Il regolamento definisce inoltre in modo più chiaro i vini a basso tenore alcolico e analcolici. Il termine “alcohol-free” è riservato ai vini con un contenuto alcolico pari o inferiore allo 0,5% in volume, mentre “0.0%” può essere utilizzato solo quando il livello effettivo di alcol è pari o inferiore allo 0,05%. I vini etichettati come reduced alcohol devono superare lo 0,5% ed essere stati ridotti di almeno il 30% rispetto alla gradazione minima legale della categoria prima della dealcolizzazione.
Per gli esportatori, il pacchetto elimina un onere importante. I vini prodotti esclusivamente per essere spediti in Paesi al di fuori dell’Unione europea non devono più riportare la tabella nutrizionale completa e l’elenco degli ingredienti richiesti per le bottiglie vendute all’interno del blocco. I produttori affermano che questa modifica dovrebbe ridurre i costi di stampa e semplificare la logistica delle spedizioni verso mercati in Asia, Nord America e altrove.
Le regole sono meno lineari per gli scambi con la Gran Bretagna. Poiché il Regno Unito non ha adottato le nuove definizioni UE dei prodotti a basso tenore alcolico, gli esportatori potrebbero comunque aver bisogno di etichette separate per le bottiglie vendute lì, soprattutto per i prodotti commercializzati come alcohol-free o reduced alcohol.
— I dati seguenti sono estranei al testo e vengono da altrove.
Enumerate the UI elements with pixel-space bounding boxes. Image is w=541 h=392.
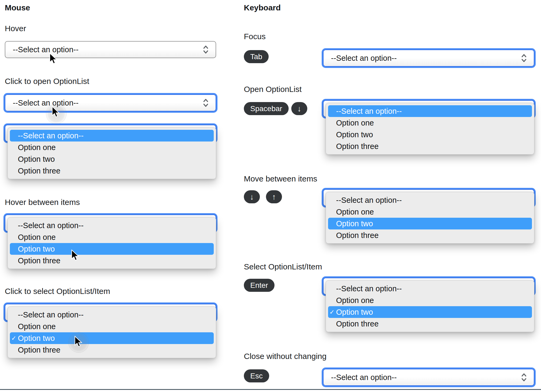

Il pacchetto affronta anche la cronica sovrapproduzione di vino in Europa consentendo agli Stati membri di sostenere programmi di estirpazione dei vigneti, noti come grubbing-up, con una copertura fino al 70% dei costi tramite fondi della Politica agricola comune. Elimina una scadenza fissa al 2045 legata ai diritti di impianto e la sostituisce con un sistema di revisione decennale. Allo stesso tempo, aumenta dal 50% all’80% dei costi ammissibili il possibile aiuto UE per investimenti nell’adattamento climatico, come sistemi di riciclo dell’acqua e strumenti di gestione della siccità.
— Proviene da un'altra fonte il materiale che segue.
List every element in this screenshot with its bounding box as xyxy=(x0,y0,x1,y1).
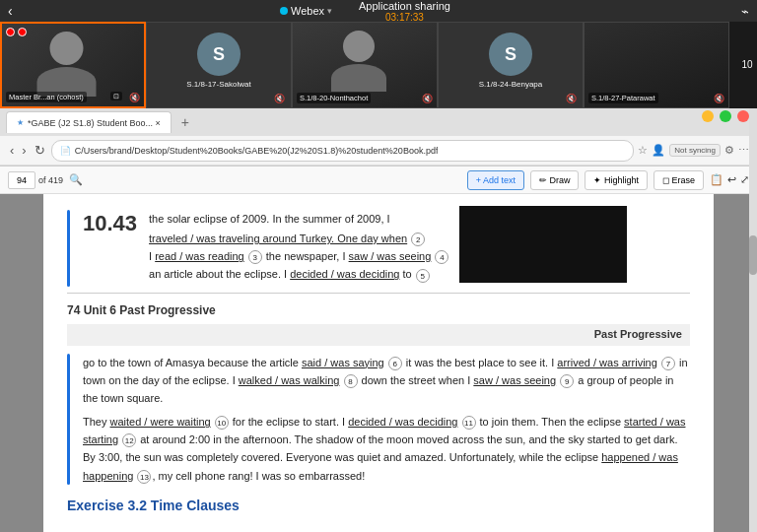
extra-count: 10 xyxy=(729,59,757,70)
maximize-button[interactable] xyxy=(720,110,731,122)
sakolwat-avatar: S xyxy=(197,33,241,76)
address-bar-row: ‹ › ↻ 📄 C/Users/brand/Desktop/Student%20… xyxy=(0,136,757,166)
num-5: 5 xyxy=(416,269,430,283)
section-top: 10.43 the solar eclipse of 2009. In the … xyxy=(67,210,690,287)
webex-dot xyxy=(280,7,288,15)
verb-happened: happened / was happening xyxy=(83,451,678,481)
close-button[interactable] xyxy=(737,110,749,122)
section-number: 10.43 xyxy=(83,206,137,240)
app-title: Application sharing xyxy=(359,0,450,12)
patarawat-mic-icon: 🔇 xyxy=(714,94,724,103)
blue-sidebar-line xyxy=(67,210,70,287)
scrollbar[interactable] xyxy=(749,194,757,532)
host-name: Master Br...an (cohost) xyxy=(6,92,87,102)
section2-content: go to the town of Amasya because the art… xyxy=(67,354,690,485)
verb-waited: waited / were waiting xyxy=(110,416,211,428)
page-number-input[interactable] xyxy=(8,171,35,189)
tab-favicon: ★ xyxy=(17,118,24,127)
pdf-tool-icon-1[interactable]: 📋 xyxy=(710,173,723,186)
verb-arrived: arrived / was arriving xyxy=(557,357,656,368)
webex-logo: Webex ▾ xyxy=(280,5,332,17)
nonthachot-mic-icon: 🔇 xyxy=(422,94,433,103)
participant-patarawat[interactable]: S.1/8-27-Patarawat 🔇 xyxy=(584,22,729,108)
top-bar: ‹ Webex ▾ Application sharing 03:17:33 ⌁ xyxy=(0,0,757,22)
not-syncing-badge[interactable]: Not syncing xyxy=(669,144,721,157)
host-mic-icon: 🔇 xyxy=(129,93,140,102)
page-of: of 419 xyxy=(38,175,63,185)
verb-said: said / was saying xyxy=(302,357,384,368)
webex-dropdown[interactable]: ▾ xyxy=(327,6,332,16)
highlight-button[interactable]: ✦ Highlight xyxy=(585,170,648,190)
num-4: 4 xyxy=(435,250,448,264)
participant-strip: Master Br...an (cohost) 🔇 ⊡ S S.1/8-17-S… xyxy=(0,22,757,108)
extensions-icon[interactable]: ⚙ xyxy=(724,144,734,157)
participant-extra[interactable]: 10 xyxy=(729,22,757,108)
verb-saw: saw / was seeing xyxy=(473,374,556,386)
line3-verb: decided / was deciding xyxy=(290,268,399,280)
paragraph3: They waited / were waiting 10 for the ec… xyxy=(83,413,690,485)
sakolwat-mic-icon: 🔇 xyxy=(274,94,285,103)
webex-label: Webex xyxy=(291,5,324,17)
participant-benyapa[interactable]: S S.1/8-24-Benyapa 🔇 xyxy=(438,22,584,108)
nonthachot-face xyxy=(343,31,386,92)
eclipse-image xyxy=(459,206,627,283)
line2: I read / was reading 3 the newspaper, I … xyxy=(149,247,449,265)
recording-dot-1 xyxy=(6,28,15,36)
divider xyxy=(67,293,690,294)
participant-nonthachot[interactable]: S.1/8-20-Nonthachot 🔇 xyxy=(292,22,438,108)
tab-bar: ★ *GABE (J2 S1.8) Student Boo... × + xyxy=(0,108,757,136)
tab-title: *GABE (J2 S1.8) Student Boo... × xyxy=(28,118,161,128)
section-header: 10.43 the solar eclipse of 2009. In the … xyxy=(83,210,690,287)
pdf-page: 10.43 the solar eclipse of 2009. In the … xyxy=(43,194,714,532)
extra-pdf-tools: 📋 ↩ ⤢ xyxy=(710,173,749,186)
participant-sakolwat[interactable]: S S.1/8-17-Sakolwat 🔇 xyxy=(146,22,292,108)
line1-verb: traveled / was traveling around Turkey. … xyxy=(149,233,407,244)
add-text-button[interactable]: + Add text xyxy=(467,170,524,190)
verb-decided: decided / was deciding xyxy=(348,416,457,428)
blue-line-2 xyxy=(67,354,70,485)
section-content: 10.43 the solar eclipse of 2009. In the … xyxy=(67,210,690,287)
bluetooth-icon: ⌁ xyxy=(741,4,749,19)
scrollbar-thumb[interactable] xyxy=(749,235,757,275)
address-bar[interactable]: 📄 C/Users/brand/Desktop/Student%20Books/… xyxy=(51,140,635,162)
erase-button[interactable]: ◻ Erase xyxy=(654,170,704,190)
call-timer: 03:17:33 xyxy=(359,12,450,23)
reload-button[interactable]: ↻ xyxy=(33,143,47,158)
browser-tab[interactable]: ★ *GABE (J2 S1.8) Student Boo... × xyxy=(6,111,172,133)
patarawat-name: S.1/8-27-Patarawat xyxy=(588,93,658,103)
browser-chrome: ★ *GABE (J2 S1.8) Student Boo... × + ‹ ›… xyxy=(0,108,757,166)
address-text: C/Users/brand/Desktop/Student%20Books/GA… xyxy=(75,146,439,156)
recording-dot-2 xyxy=(18,28,27,36)
num-3: 3 xyxy=(248,250,262,264)
pdf-toolbar: of 419 🔍 + Add text ✏ Draw ✦ Highlight ◻… xyxy=(0,166,757,194)
past-progressive-title: Past Progressive xyxy=(67,324,690,346)
line1: traveled / was traveling around Turkey. … xyxy=(149,230,449,247)
pdf-tool-icon-2[interactable]: ↩ xyxy=(727,173,736,186)
pdf-expand-icon[interactable]: ⤢ xyxy=(740,173,749,186)
back-button[interactable]: ‹ xyxy=(8,3,13,19)
draw-button[interactable]: ✏ Draw xyxy=(530,170,580,190)
new-tab-button[interactable]: + xyxy=(175,112,195,132)
line2-verb2: saw / was seeing xyxy=(349,250,432,262)
benyapa-avatar: S xyxy=(489,33,532,76)
sakolwat-name: S.1/8-17-Sakolwat xyxy=(147,80,291,89)
unit-label: 74 Unit 6 Past Progressive xyxy=(67,301,690,320)
line2-verb1: read / was reading xyxy=(155,250,244,262)
verb-walked: walked / was walking xyxy=(239,374,340,386)
para2-block: go to the town of Amasya because the art… xyxy=(67,354,690,485)
num-2: 2 xyxy=(411,233,425,246)
nonthachot-name: S.1/8-20-Nonthachot xyxy=(297,93,371,103)
pdf-area: ★ *GABE (J2 S1.8) Student Boo... × + ‹ ›… xyxy=(0,108,757,532)
more-icon[interactable]: ⋯ xyxy=(738,144,749,157)
window-controls xyxy=(702,110,749,122)
star-icon[interactable]: ☆ xyxy=(638,144,648,157)
profile-icon[interactable]: 👤 xyxy=(652,144,665,157)
address-icons: ☆ 👤 Not syncing ⚙ ⋯ xyxy=(638,144,749,157)
exercise-title: Exercise 3.2 Time Clauses xyxy=(67,495,690,516)
forward-nav-button[interactable]: › xyxy=(20,143,28,158)
back-nav-button[interactable]: ‹ xyxy=(8,143,16,158)
minimize-button[interactable] xyxy=(702,110,714,122)
participant-host[interactable]: Master Br...an (cohost) 🔇 ⊡ xyxy=(0,22,146,108)
line3: an article about the eclipse. I decided … xyxy=(149,265,449,283)
search-icon[interactable]: 🔍 xyxy=(69,173,83,186)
Sugli scaffali della distribuzione, la legge amplia l’etichettatura digitale. Le bottiglie vendute in mercati come i Paesi Bassi riportano ora un simbolo energetico standardizzato che indica le calorie per 100 ml, insieme alle informazioni sugli allergeni nella lingua locale. Il resto dell’elenco degli ingredienti viene collocato dietro un codice QR che deve rimandare a una pagina puramente informativa, senza cookie, strumenti di tracciamento o link promozionali.
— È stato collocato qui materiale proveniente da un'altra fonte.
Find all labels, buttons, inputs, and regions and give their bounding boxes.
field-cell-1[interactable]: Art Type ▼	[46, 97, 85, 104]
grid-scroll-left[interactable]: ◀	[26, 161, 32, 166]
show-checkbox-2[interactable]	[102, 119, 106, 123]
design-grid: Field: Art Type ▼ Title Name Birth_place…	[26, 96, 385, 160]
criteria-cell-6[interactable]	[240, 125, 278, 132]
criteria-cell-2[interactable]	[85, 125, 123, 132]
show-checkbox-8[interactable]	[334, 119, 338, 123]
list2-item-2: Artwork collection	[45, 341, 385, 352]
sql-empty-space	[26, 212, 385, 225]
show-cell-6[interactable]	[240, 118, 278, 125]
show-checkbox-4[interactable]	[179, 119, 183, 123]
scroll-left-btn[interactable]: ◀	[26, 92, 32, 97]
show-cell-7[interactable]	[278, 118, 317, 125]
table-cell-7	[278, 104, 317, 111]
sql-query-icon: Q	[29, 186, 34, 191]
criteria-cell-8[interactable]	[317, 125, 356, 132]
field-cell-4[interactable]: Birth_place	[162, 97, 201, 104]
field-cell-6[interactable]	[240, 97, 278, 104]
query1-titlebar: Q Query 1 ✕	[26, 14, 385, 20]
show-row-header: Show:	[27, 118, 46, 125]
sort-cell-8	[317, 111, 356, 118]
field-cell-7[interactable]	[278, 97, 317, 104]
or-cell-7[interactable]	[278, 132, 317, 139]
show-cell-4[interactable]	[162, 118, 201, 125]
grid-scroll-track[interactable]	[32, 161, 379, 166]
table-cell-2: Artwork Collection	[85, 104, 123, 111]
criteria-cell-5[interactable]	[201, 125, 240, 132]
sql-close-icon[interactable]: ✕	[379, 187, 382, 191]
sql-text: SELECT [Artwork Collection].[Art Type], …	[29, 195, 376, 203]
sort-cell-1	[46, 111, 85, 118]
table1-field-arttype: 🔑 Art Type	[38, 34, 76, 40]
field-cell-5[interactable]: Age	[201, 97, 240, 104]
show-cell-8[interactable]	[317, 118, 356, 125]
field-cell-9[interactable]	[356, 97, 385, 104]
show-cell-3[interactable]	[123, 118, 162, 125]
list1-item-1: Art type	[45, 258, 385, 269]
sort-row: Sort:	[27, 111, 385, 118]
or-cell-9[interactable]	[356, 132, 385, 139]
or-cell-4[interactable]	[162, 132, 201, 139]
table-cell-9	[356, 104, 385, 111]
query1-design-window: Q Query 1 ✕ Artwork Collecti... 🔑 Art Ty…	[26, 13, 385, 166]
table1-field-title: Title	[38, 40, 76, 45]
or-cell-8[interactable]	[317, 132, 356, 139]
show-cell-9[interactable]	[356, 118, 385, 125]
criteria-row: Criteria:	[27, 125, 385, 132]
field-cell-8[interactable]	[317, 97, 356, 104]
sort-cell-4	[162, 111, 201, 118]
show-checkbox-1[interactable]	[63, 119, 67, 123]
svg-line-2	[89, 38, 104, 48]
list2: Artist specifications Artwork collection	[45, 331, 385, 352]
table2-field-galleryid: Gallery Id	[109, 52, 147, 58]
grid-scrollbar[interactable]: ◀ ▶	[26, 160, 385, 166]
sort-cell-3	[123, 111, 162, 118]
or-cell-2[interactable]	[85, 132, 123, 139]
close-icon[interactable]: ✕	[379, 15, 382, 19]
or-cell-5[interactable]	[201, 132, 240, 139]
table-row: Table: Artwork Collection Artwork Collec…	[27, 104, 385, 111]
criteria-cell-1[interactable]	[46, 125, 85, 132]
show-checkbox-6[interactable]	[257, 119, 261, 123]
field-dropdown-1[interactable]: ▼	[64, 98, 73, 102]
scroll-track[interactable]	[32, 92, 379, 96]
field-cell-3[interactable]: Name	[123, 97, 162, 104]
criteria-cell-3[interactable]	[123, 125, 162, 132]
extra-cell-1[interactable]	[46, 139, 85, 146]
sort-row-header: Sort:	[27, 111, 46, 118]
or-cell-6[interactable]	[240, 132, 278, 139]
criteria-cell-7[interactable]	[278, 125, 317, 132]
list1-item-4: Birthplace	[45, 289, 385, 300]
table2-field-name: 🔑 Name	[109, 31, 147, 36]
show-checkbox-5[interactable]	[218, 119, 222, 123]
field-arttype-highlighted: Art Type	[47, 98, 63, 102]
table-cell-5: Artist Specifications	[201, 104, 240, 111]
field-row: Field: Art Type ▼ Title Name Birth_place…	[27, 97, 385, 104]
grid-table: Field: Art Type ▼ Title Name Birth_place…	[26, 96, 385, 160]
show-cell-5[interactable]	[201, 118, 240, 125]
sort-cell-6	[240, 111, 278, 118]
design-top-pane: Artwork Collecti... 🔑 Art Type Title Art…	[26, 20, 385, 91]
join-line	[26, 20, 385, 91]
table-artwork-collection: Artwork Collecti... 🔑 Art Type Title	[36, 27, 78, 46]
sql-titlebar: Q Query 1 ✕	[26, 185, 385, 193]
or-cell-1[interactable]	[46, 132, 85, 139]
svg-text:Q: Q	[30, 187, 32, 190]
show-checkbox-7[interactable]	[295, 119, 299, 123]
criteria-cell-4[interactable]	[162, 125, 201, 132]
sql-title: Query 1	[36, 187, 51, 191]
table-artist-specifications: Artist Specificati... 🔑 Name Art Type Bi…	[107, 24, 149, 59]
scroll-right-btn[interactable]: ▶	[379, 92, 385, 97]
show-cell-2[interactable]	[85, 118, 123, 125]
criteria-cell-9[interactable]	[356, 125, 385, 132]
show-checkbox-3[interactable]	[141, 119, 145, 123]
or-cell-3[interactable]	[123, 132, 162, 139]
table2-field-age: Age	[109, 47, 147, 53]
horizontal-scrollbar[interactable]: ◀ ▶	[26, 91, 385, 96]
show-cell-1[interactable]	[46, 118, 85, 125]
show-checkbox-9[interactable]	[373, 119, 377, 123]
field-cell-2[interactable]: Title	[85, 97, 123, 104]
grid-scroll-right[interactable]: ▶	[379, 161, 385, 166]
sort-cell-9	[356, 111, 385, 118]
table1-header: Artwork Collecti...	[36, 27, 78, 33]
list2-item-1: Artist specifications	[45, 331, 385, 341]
Le società specializzate nella compliance si sono mosse rapidamente per offrire servizi che aiutano le cantine a generare etichette digitali multilingue in tutte le 24 lingue ufficiali dell’UE. Molti produttori si affidano a piattaforme esterne invece di cercare di gestire internamente traduzioni e verifiche legali.
Le modifiche hanno suscitato critiche da parte dei funzionari commerciali statunitensi. Nel suo National Trade Estimate Report 2026, l’Office of the United States Trade Representative ha affermato che le norme UE sull’etichettatura comportano costi e ritardi aggiuntivi per gli esportatori e costituiscono una barriera non tariffaria, soprattutto per le piccole cantine americane che cercano di vendere in Europa.
La rettifica di maggio ha creato un problema immediato di conformità per le cantine che avevano preparato le etichette sulla base del testo errato di febbraio. Se le etichette non corrispondono alla versione corretta, i prodotti possono essere trattenuti alla dogana o ritirati dagli scaffali, secondo consulenti regolatori che conoscono la questione. Le autorità nazionali di alcuni Stati membri possono inoltre imporre multe superiori a EUR5.000 per violazione.
Per i produttori in Europa e all’estero, le nuove regole significano che un adattamento rapido è ormai essenziale, mentre i regolatori spingono il vino sempre più dentro un sistema costruito attorno alla divulgazione digitale, a controlli più rigorosi e a maggiore spazio per gli stili a gradazione più bassa.